■ **PROBLEM STATEMENT**:
In the entries below, find the line with "Làm nhà khung thép mái tôn" and print exactly every line from there up to and including the line with "Sort 96x35mm - 1053564", with no other lines.
Top of PROVIDED MATERIAL
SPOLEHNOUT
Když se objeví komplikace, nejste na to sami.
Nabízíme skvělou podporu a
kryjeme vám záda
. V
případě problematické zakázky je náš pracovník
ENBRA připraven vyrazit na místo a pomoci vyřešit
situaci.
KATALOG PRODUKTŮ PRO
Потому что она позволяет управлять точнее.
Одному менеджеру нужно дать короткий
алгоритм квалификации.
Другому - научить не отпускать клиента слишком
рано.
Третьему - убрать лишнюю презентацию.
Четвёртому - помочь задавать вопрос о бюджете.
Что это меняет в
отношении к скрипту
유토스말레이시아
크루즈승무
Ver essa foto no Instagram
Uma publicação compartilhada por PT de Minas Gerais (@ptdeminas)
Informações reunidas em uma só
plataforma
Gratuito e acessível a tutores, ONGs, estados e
Bottom of PROVIDED MATERIAL
Top of PROVIDED MATERIAL
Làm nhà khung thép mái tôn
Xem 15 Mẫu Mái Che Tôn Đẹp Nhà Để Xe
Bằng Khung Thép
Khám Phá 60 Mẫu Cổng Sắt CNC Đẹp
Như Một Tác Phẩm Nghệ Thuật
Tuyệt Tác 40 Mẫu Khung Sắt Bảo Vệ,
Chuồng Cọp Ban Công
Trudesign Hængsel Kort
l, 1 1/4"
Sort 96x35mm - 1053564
Bottom of PROVIDED MATERIAL
■ **EXERCISE OUTPUT**:
Làm nhà khung thép mái tôn
Xem 15 Mẫu Mái Che Tôn Đẹp Nhà Để Xe
Bằng Khung Thép
Khám Phá 60 Mẫu Cổng Sắt CNC Đẹp
Như Một Tác Phẩm Nghệ Thuật
Tuyệt Tác 40 Mẫu Khung Sắt Bảo Vệ,
Chuồng Cọp Ban Công
Trudesign Hængsel Kort
l, 1 1/4"
Sort 96x35mm - 1053564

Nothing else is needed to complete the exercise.